▶ _Work instructions_:
Using the string "entity" as the key, pull each matching line out of the records below.

▶ _Exercise data_:
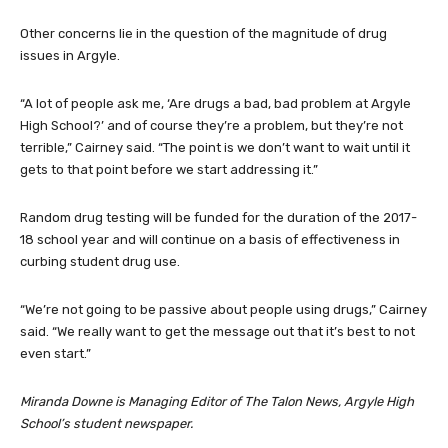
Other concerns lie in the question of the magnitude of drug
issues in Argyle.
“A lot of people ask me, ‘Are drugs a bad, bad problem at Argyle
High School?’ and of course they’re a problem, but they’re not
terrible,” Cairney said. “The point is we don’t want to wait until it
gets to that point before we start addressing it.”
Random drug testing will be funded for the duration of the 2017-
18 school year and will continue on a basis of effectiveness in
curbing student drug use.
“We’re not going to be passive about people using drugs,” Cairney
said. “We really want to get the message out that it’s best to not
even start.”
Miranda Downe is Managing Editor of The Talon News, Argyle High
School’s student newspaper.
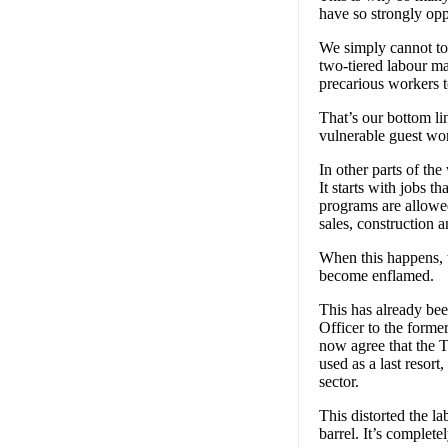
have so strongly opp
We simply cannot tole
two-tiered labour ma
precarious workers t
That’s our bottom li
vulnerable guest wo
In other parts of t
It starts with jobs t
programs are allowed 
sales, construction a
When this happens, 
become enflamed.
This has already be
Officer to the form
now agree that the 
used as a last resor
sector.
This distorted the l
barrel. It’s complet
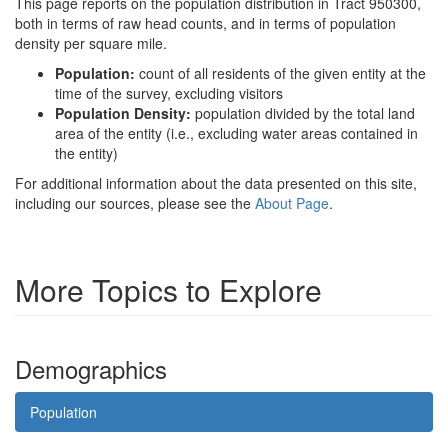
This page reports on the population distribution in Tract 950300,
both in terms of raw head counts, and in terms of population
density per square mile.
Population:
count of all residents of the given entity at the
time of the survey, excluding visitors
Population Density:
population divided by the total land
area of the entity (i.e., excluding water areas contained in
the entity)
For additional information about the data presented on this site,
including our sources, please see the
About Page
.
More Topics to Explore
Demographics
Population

* * *

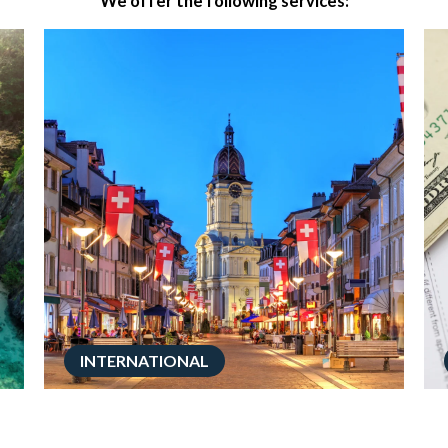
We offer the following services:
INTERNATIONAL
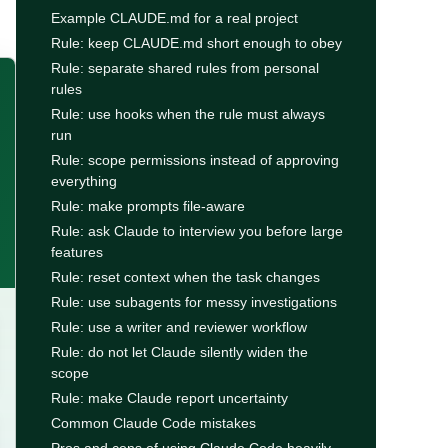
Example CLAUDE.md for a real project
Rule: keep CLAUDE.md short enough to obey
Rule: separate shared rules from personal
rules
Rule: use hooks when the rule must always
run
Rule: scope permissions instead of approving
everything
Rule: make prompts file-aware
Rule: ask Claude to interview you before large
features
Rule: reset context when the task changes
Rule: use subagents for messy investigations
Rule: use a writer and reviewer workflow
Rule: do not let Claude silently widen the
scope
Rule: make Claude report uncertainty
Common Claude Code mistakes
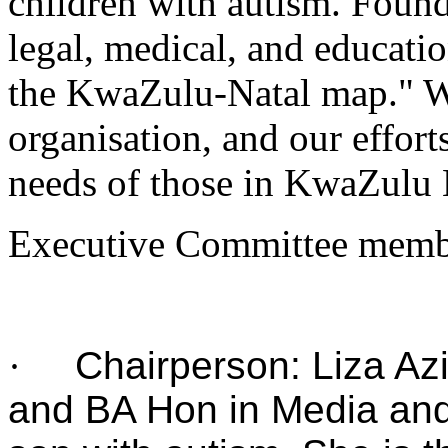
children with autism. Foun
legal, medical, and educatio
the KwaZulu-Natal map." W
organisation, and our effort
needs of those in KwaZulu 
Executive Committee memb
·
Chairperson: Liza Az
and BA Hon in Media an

--

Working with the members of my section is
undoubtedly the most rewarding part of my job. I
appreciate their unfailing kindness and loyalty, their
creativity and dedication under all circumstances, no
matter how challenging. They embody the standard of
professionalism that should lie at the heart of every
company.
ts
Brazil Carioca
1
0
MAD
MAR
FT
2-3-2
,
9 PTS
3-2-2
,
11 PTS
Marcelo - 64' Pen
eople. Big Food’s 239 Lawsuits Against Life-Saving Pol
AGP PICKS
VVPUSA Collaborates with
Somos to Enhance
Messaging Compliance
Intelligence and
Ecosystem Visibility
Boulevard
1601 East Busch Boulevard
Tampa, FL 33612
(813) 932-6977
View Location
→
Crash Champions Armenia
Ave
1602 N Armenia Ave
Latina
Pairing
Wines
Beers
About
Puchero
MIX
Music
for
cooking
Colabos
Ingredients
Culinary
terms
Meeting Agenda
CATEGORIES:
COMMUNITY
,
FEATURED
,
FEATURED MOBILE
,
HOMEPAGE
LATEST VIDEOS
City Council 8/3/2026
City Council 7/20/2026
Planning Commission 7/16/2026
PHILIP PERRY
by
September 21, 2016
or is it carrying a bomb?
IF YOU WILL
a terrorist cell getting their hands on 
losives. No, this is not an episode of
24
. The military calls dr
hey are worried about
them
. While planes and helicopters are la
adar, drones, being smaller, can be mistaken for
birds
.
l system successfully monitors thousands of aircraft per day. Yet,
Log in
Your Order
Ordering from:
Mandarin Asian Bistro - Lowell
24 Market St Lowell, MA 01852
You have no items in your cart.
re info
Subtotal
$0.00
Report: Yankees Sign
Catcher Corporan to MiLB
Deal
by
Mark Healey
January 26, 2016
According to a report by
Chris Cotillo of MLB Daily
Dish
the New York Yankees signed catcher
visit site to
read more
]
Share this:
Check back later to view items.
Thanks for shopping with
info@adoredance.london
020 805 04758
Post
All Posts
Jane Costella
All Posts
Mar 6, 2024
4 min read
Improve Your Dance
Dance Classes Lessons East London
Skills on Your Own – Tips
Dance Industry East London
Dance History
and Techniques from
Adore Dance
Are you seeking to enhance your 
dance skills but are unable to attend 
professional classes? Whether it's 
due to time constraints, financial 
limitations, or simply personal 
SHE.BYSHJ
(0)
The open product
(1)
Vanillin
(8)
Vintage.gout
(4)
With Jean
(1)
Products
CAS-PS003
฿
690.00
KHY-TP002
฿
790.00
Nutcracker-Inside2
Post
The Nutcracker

▶ _The completed task_:
count of all residents of the given entity at the
area of the entity (i.e., excluding water areas contained in
the entity)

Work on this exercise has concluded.